Content starts

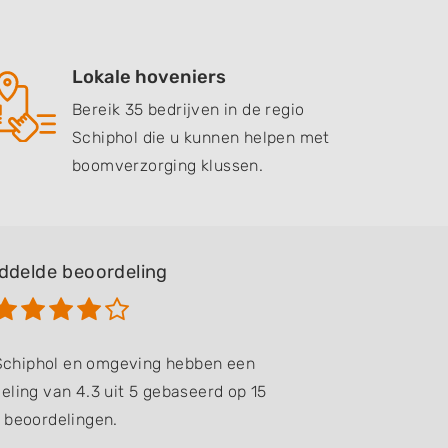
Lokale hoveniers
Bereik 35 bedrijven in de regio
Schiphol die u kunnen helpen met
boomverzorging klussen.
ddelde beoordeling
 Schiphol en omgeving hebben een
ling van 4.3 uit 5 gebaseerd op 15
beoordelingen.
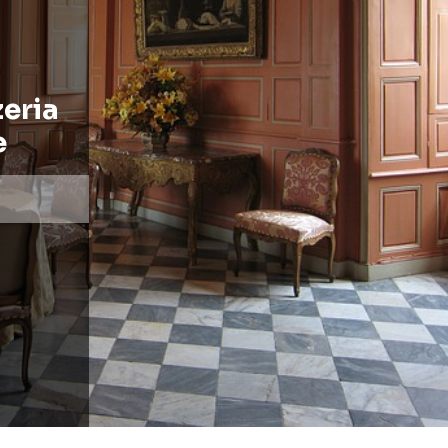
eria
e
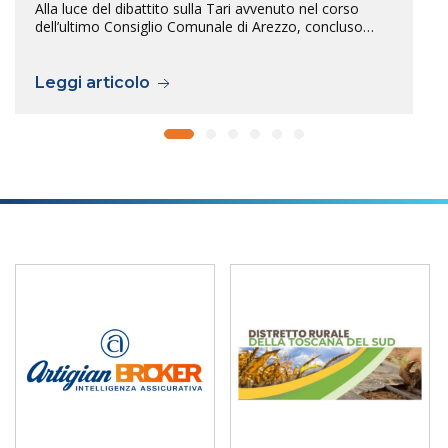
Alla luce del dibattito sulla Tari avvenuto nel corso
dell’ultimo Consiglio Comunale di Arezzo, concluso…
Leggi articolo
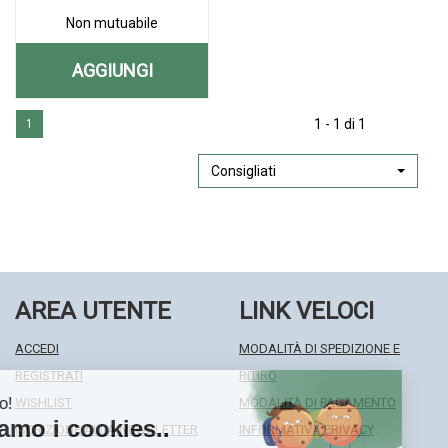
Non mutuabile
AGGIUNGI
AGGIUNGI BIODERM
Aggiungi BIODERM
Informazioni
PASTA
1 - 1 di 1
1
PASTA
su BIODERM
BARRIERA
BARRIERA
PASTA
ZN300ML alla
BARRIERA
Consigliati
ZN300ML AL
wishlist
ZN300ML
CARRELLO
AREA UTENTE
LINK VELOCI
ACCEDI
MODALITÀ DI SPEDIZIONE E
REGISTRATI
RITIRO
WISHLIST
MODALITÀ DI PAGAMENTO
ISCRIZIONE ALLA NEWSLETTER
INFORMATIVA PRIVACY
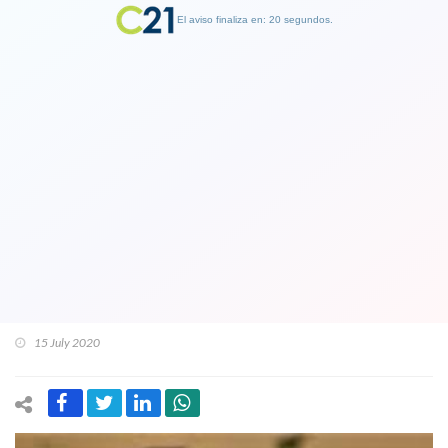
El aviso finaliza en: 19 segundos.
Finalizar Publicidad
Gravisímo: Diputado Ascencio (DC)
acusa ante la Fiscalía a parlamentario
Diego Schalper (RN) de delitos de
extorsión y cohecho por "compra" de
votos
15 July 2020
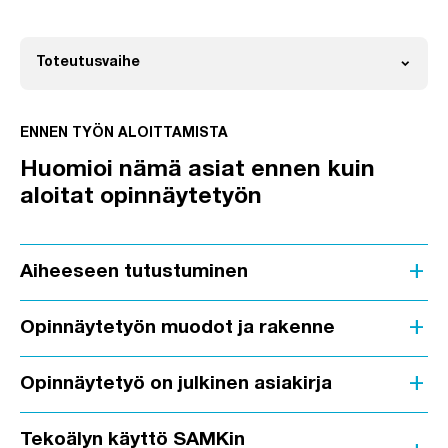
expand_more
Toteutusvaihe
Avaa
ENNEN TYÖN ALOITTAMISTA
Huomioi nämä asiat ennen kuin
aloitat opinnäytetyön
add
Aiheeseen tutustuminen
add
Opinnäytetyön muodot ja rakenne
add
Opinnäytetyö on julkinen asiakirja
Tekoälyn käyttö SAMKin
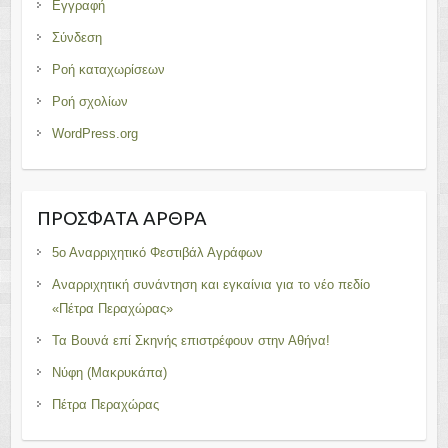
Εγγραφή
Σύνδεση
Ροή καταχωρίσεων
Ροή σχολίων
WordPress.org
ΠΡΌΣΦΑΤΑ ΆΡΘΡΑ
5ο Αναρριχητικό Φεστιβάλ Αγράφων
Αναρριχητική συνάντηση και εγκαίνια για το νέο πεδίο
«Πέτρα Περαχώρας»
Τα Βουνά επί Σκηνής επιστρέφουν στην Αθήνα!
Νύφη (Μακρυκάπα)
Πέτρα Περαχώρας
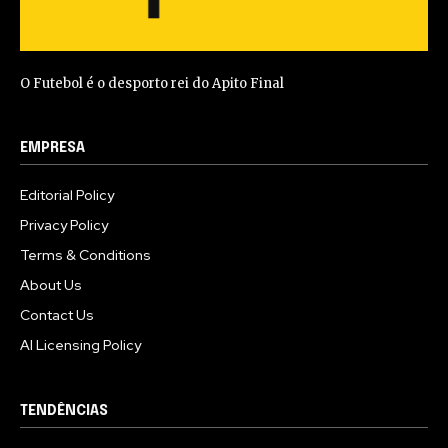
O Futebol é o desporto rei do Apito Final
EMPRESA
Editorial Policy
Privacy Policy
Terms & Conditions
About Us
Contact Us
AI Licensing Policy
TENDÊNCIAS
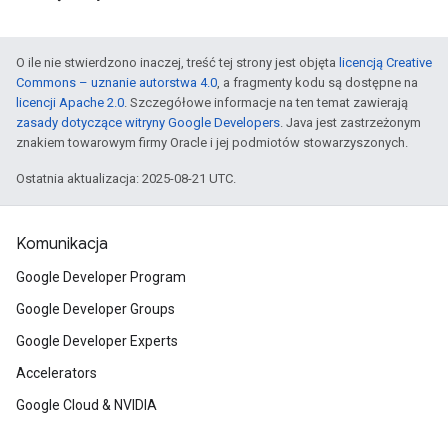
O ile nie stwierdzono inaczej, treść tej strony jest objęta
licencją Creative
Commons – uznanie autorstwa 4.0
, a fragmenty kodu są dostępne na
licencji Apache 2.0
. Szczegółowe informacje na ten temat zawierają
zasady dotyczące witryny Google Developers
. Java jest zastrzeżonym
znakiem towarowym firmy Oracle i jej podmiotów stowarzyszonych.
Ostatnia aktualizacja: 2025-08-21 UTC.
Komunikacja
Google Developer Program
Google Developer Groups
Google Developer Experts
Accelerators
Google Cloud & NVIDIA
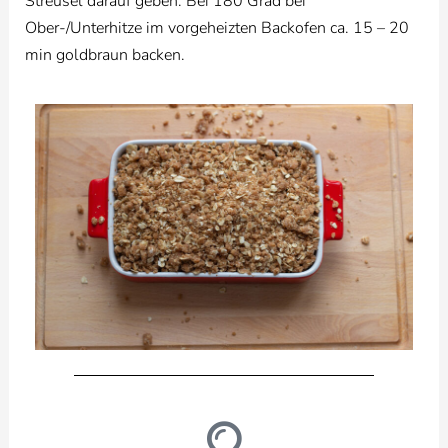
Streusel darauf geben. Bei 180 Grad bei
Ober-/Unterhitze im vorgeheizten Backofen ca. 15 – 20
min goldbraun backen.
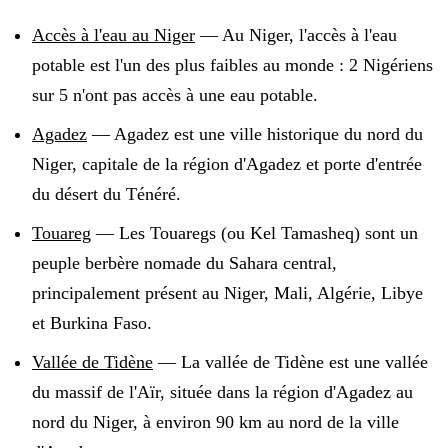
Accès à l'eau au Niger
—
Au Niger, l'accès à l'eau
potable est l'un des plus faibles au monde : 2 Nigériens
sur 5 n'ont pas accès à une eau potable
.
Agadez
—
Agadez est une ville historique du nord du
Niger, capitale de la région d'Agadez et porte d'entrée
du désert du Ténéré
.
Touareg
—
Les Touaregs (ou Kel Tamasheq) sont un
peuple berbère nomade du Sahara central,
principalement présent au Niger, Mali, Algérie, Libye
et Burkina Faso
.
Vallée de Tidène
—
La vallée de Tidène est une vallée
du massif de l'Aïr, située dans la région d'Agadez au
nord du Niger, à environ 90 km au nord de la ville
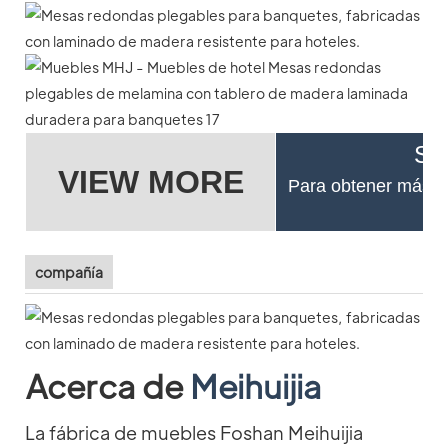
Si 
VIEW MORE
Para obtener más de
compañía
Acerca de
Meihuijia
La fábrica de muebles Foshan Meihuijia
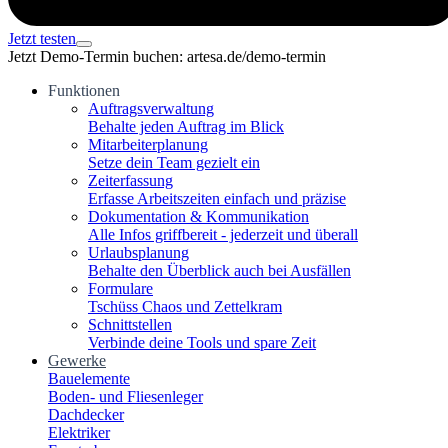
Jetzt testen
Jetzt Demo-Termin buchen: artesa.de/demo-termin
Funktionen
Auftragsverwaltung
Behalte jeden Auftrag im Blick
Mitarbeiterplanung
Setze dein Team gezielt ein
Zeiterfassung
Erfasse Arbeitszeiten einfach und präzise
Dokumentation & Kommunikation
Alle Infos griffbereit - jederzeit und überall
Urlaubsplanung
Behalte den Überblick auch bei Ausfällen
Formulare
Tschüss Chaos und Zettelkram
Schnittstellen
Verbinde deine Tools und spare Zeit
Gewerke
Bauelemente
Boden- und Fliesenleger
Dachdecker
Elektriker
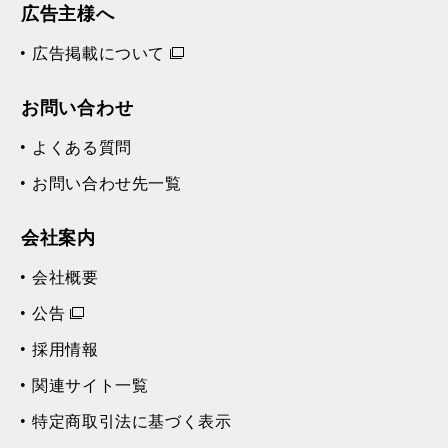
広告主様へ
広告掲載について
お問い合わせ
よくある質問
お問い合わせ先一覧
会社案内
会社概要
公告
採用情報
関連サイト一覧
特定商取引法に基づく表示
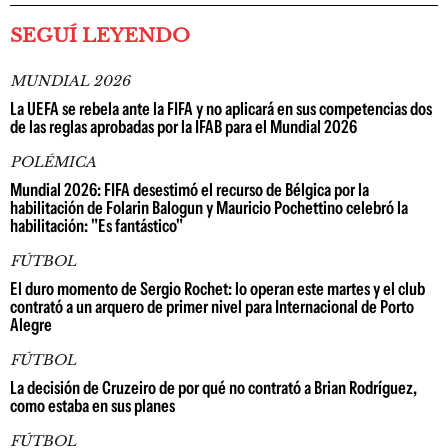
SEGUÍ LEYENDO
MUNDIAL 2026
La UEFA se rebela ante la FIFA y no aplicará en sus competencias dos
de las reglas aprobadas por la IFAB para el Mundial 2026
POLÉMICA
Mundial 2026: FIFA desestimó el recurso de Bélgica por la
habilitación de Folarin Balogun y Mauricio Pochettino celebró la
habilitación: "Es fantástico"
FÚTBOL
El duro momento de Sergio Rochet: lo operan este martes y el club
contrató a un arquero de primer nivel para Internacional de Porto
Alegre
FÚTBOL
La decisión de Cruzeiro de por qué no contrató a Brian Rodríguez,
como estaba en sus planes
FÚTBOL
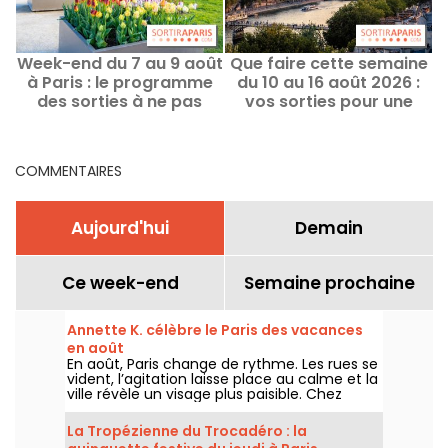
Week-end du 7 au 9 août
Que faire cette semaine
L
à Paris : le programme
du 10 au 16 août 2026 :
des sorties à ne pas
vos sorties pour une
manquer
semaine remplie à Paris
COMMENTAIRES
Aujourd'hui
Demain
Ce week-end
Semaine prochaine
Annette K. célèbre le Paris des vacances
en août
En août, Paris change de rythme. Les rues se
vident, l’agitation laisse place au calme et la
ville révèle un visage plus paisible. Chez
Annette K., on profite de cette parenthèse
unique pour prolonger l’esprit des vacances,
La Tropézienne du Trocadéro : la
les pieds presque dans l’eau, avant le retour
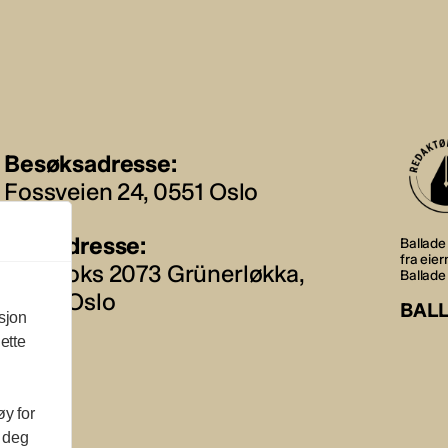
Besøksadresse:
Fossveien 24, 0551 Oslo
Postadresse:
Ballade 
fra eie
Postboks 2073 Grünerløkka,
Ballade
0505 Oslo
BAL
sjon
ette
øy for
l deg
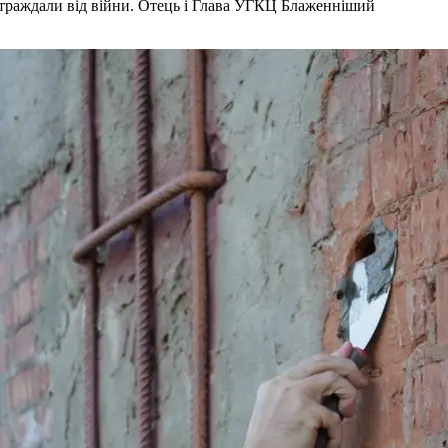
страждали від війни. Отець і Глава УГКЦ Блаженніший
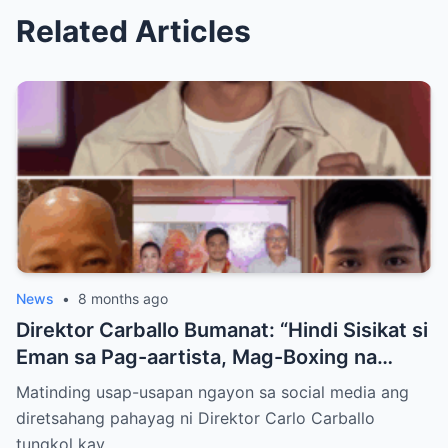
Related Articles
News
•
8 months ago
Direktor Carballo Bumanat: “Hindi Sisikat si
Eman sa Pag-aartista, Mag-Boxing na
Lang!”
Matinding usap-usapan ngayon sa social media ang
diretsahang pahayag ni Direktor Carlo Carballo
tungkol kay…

Content ends

**DIRECTIONS FOR THIS TASK**. Retype the records above exactly, and keep any picture out of what you write.

**EXERCISE RESPONSE**.
Lokale hoveniers
Bereik 35 bedrijven in de regio
Schiphol die u kunnen helpen met
boomverzorging klussen.
ddelde beoordeling
 Schiphol en omgeving hebben een
ling van 4.3 uit 5 gebaseerd op 15
beoordelingen.
eria
e
Alla luce del dibattito sulla Tari avvenuto nel corso
dell’ultimo Consiglio Comunale di Arezzo, concluso…
Leggi articolo
Non mutuabile
AGGIUNGI
AGGIUNGI BIODERM
Aggiungi BIODERM
Informazioni
PASTA
1 - 1 di 1
1
PASTA
su BIODERM
BARRIERA
BARRIERA
PASTA
ZN300ML alla
BARRIERA
Consigliati
ZN300ML AL
wishlist
ZN300ML
CARRELLO
AREA UTENTE
LINK VELOCI
ACCEDI
MODALITÀ DI SPEDIZIONE E
REGISTRATI
RITIRO
WISHLIST
MODALITÀ DI PAGAMENTO
ISCRIZIONE ALLA NEWSLETTER
INFORMATIVA PRIVACY
El aviso finaliza en: 19 segundos.
Finalizar Publicidad
Gravisímo: Diputado Ascencio (DC)
acusa ante la Fiscalía a parlamentario
Diego Schalper (RN) de delitos de
extorsión y cohecho por "compra" de
votos
15 July 2020
expand_more
Toteutusvaihe
Avaa
ENNEN TYÖN ALOITTAMISTA
Huomioi nämä asiat ennen kuin
aloitat opinnäytetyön
add
Aiheeseen tutustuminen
add
Opinnäytetyön muodot ja rakenne
add
Opinnäytetyö on julkinen asiakirja
Tekoälyn käyttö SAMKin
Εγγραφή
Σύνδεση
Ροή καταχωρίσεων
Ροή σχολίων
WordPress.org
ΠΡΌΣΦΑΤΑ ΆΡΘΡΑ
5ο Αναρριχητικό Φεστιβάλ Αγράφων
Αναρριχητική συνάντηση και εγκαίνια για το νέο πεδίο
«Πέτρα Περαχώρας»
Τα Βουνά επί Σκηνής επιστρέφουν στην Αθήνα!
Νύφη (Μακρυκάπα)
Πέτρα Περαχώρας
O Futebol é o desporto rei do Apito Final
EMPRESA
Editorial Policy
Privacy Policy
Terms & Conditions
About Us
Contact Us
AI Licensing Policy
TENDÊNCIAS
O ile nie stwierdzono inaczej, treść tej strony jest objęta
licencją Creative
Commons – uznanie autorstwa 4.0
, a fragmenty kodu są dostępne na
licencji Apache 2.0
. Szczegółowe informacje na ten temat zawierają
zasady dotyczące witryny Google Developers
. Java jest zastrzeżonym
znakiem towarowym firmy Oracle i jej podmiotów stowarzyszonych.
Ostatnia aktualizacja: 2025-08-21 UTC.
Komunikacja
Google Developer Program
Google Developer Groups
Google Developer Experts
Accelerators
Google Cloud & NVIDIA
Streusel darauf geben. Bei 180 Grad bei
Ober-/Unterhitze im vorgeheizten Backofen ca. 15 – 20
min goldbraun backen.
Accès à l'eau au Niger
—
Au Niger, l'accès à l'eau
potable est l'un des plus faibles au monde : 2 Nigériens
sur 5 n'ont pas accès à une eau potable
.
Agadez
—
Agadez est une ville historique du nord du
Niger, capitale de la région d'Agadez et porte d'entrée
du désert du Ténéré
.
Touareg
—
Les Touaregs (ou Kel Tamasheq) sont un
peuple berbère nomade du Sahara central,
principalement présent au Niger, Mali, Algérie, Libye
et Burkina Faso
.
Vallée de Tidène
—
La vallée de Tidène est une vallée
du massif de l'Aïr, située dans la région d'Agadez au
nord du Niger, à environ 90 km au nord de la ville
Si 
VIEW MORE
Para obtener más de
compañía
Acerca de
Meihuijia
La fábrica de muebles Foshan Meihuijia
Jetzt testen
Jetzt Demo-Termin buchen: artesa.de/demo-termin
Funktionen
Auftragsverwaltung
Behalte jeden Auftrag im Blick
Mitarbeiterplanung
Setze dein Team gezielt ein
Zeiterfassung
Erfasse Arbeitszeiten einfach und präzise
Dokumentation & Kommunikation
Alle Infos griffbereit - jederzeit und überall
Urlaubsplanung
Behalte den Überblick auch bei Ausfällen
Formulare
Tschüss Chaos und Zettelkram
Schnittstellen
Verbinde deine Tools und spare Zeit
Gewerke
Bauelemente
Boden- und Fliesenleger
Dachdecker
Elektriker
広告主様へ
広告掲載について
お問い合わせ
よくある質問
お問い合わせ先一覧
会社案内
会社概要
公告
採用情報
関連サイト一覧
特定商取引法に基づく表示
SEGUÍ LEYENDO
MUNDIAL 2026
La UEFA se rebela ante la FIFA y no aplicará en sus competencias dos
de las reglas aprobadas por la IFAB para el Mundial 2026
POLÉMICA
Mundial 2026: FIFA desestimó el recurso de Bélgica por la
habilitación de Folarin Balogun y Mauricio Pochettino celebró la
habilitación: "Es fantástico"
FÚTBOL
El duro momento de Sergio Rochet: lo operan este martes y el club
contrató a un arquero de primer nivel para Internacional de Porto
Alegre
FÚTBOL
La decisión de Cruzeiro de por qué no contrató a Brian Rodríguez,
como estaba en sus planes
FÚTBOL
Week-end du 7 au 9 août
Que faire cette semaine
L
à Paris : le programme
du 10 au 16 août 2026 :
des sorties à ne pas
vos sorties pour une
manquer
semaine remplie à Paris
COMMENTAIRES
Aujourd'hui
Demain
Ce week-end
Semaine prochaine
Annette K. célèbre le Paris des vacances
en août
En août, Paris change de rythme. Les rues se
vident, l’agitation laisse place au calme et la
ville révèle un visage plus paisible. Chez
Annette K., on profite de cette parenthèse
unique pour prolonger l’esprit des vacances,
La Tropézienne du Trocadéro : la
les pieds presque dans l’eau, avant le retour
Besøksadresse:
Fossveien 24, 0551 Oslo
Postadresse:
Ballade 
fra eie
Postboks 2073 Grünerløkka,
Ballade
0505 Oslo
BAL
sjon
ette
øy for
l deg
страждали від війни. Отець і Глава УГКЦ Блаженніший
Related Articles
News
•
8 months ago
Direktor Carballo Bumanat: “Hindi Sisikat si
Eman sa Pag-aartista, Mag-Boxing na
Lang!”
Matinding usap-usapan ngayon sa social media ang
diretsahang pahayag ni Direktor Carlo Carballo
tungkol kay…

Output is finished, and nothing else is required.